Des mesures inédites pour lutter contre le blanchiment d’argent à l’échelle européenne

L’Union Européenne vient de mettre en place de nouveaux dispositifs afin de combattre le blanchiment d’argent dans le vieux continent. Tous les états-membres sont concernés par cette mesure qui vise surtout les opérateurs de jeux d’argent, qui seraient les plus gros fraudeurs au sein de l’espace européen. Dans une volonté d’établir une complète transparence et de mettre fin à la corruption et au blanchiment d’argent, certains opérateurs auraient même mis en œuvre des actions conjointement avec le gouvernement afin de prouver qu’ils sont honnêtes, fiables et dignes de confiance. Cela serait notamment le cas en France et en Suisse.

Le blanchiment dans les casinos : la fin des fausses idées ?

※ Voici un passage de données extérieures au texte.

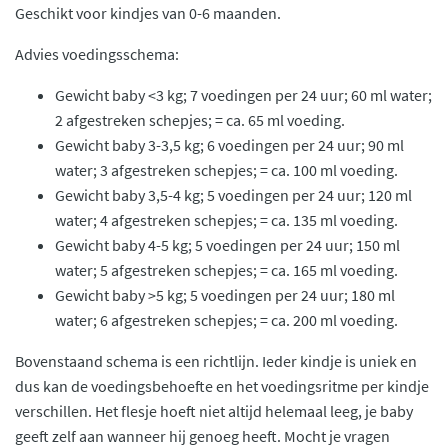
Geschikt voor kindjes van 0-6 maanden.
Advies voedingsschema:
Gewicht baby <3 kg; 7 voedingen per 24 uur; 60 ml water;
2 afgestreken schepjes; = ca. 65 ml voeding.
Gewicht baby 3-3,5 kg; 6 voedingen per 24 uur; 90 ml
water; 3 afgestreken schepjes; = ca. 100 ml voeding.
Gewicht baby 3,5-4 kg; 5 voedingen per 24 uur; 120 ml
water; 4 afgestreken schepjes; = ca. 135 ml voeding.
Gewicht baby 4-5 kg; 5 voedingen per 24 uur; 150 ml
water; 5 afgestreken schepjes; = ca. 165 ml voeding.
Gewicht baby >5 kg; 5 voedingen per 24 uur; 180 ml
water; 6 afgestreken schepjes; = ca. 200 ml voeding.
Bovenstaand schema is een richtlijn. Ieder kindje is uniek en
dus kan de voedingsbehoefte en het voedingsritme per kindje
verschillen. Het flesje hoeft niet altijd helemaal leeg, je baby
geeft zelf aan wanneer hij genoeg heeft. Mocht je vragen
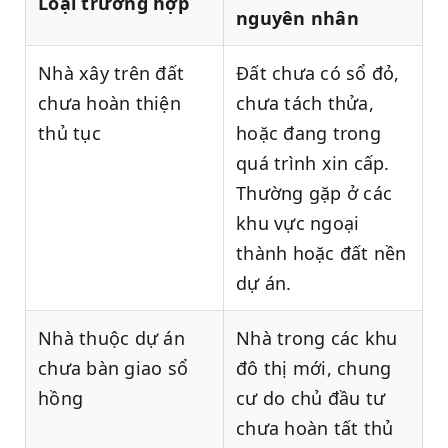
Loại trường hợp
nguyên nhân
Nhà xây trên đất
Đất chưa có sổ đỏ,
chưa hoàn thiện
chưa tách thửa,
thủ tục
hoặc đang trong
quá trình xin cấp.
Thường gặp ở các
khu vực ngoại
thành hoặc đất nền
dự án.
Nhà thuộc dự án
Nhà trong các khu
chưa bàn giao sổ
đô thị mới, chung
hồng
cư do chủ đầu tư
chưa hoàn tất thủ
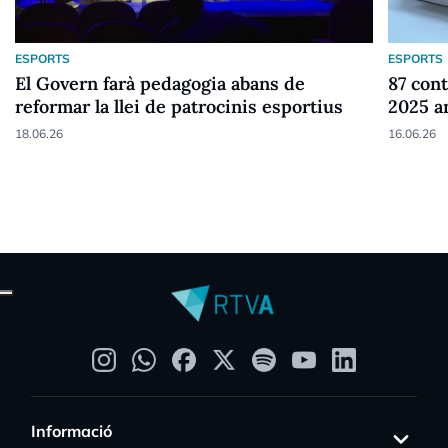
ESPORTS
ESPORTS
El Govern farà pedagogia abans de
87 cont
reformar la llei de patrocinis esportius
2025 a
18.06.26
16.06.26
Informació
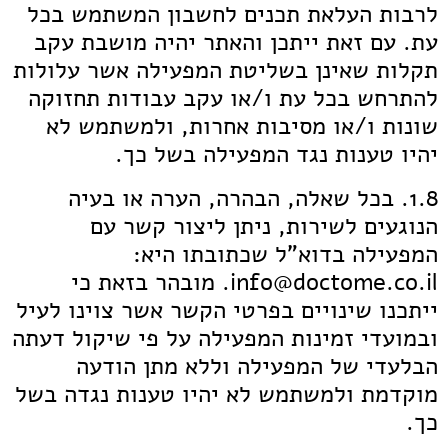
לרבות העלאת תכנים לחשבון המשתמש בכל
עת. עם זאת ייתכן והאתר יהיה מושבת עקב
תקלות שאינן בשליטת המפעילה אשר עלולות
להתרחש בכל עת ו/או עקב עבודות תחזוקה
שונות ו/או מסיבות אחרות, ולמשתמש לא
יהיו טענות נגד המפעילה בשל כך.
1.8. בכל שאלה, הבהרה, הערה או בעיה
הנוגעים לשירות, ניתן ליצור קשר עם
המפעילה בדוא"ל שכתובתו היא:
info@doctome.co.il. מובהר בזאת כי
ייתכנו שינויים בפרטי הקשר אשר צוינו לעיל
ובמועדי זמינות המפעילה על פי שיקול דעתה
הבלעדי של המפעילה וללא מתן הודעה
מוקדמת ולמשתמש לא יהיו טענות נגדה בשל
כך.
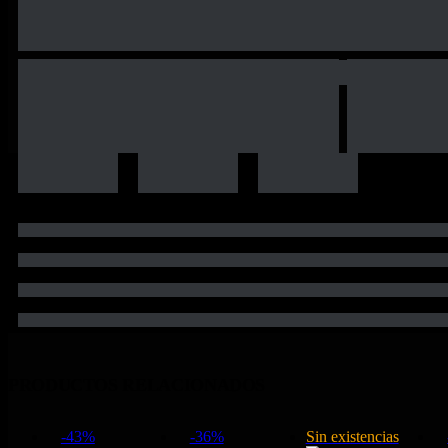
PRODUCTOS RELACIONADOS
-43%
-36%
Sin existencias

L’Union Européenne a établi de nouveaux principes pour mettre fin au blanchiment d’argent et les casinos terrestres et en ligne sont les principales cibles de ce nouveau dispositif. Il est dorénavant clair que les établissements de jeux de hasard devront être habilités par un organisme public compétent tels que le Ministère de l’Intérieur du pays où l’offre est émise, voire encore la Commission de Régulation locale, et ce pour une équité parfaite. Par ailleurs, les jeux proposés par les opérateurs doivent dorénavant être testés par des structures indépendantes telles qu’eCOGRA, Technical Systems Testing et iTechLabs. A noter qu’en France et en Suisse, les machines à sous représentent à elles seules au moins 90% du Produit Brut des Jeux (PBJ), qui est la différence entre les mises des consommateurs et l’argent perçu par les gagnants aux jeux de casino.

« Les nouveaux systèmes de surveillance des transactions ne permettent plus aux casinos en ligne de fonctionner en tant que passerelle d’argent sale ».

De même depuis le début de l’été 2012, la majorité des casinos européens sont contraints d’informer les autorités compétentes de toute nouvelle décision concernant leur capital social, leur accréditation voire même leurs diverses opérations en matière de comptabilité. En règle générale, dans chaque pays de la zone euro, une institution financière rattachée à l’État a pour objectif de contrôler les mouvements bancaires de chaque société, de sorte que les transactions suspectes soient rapidement repérées.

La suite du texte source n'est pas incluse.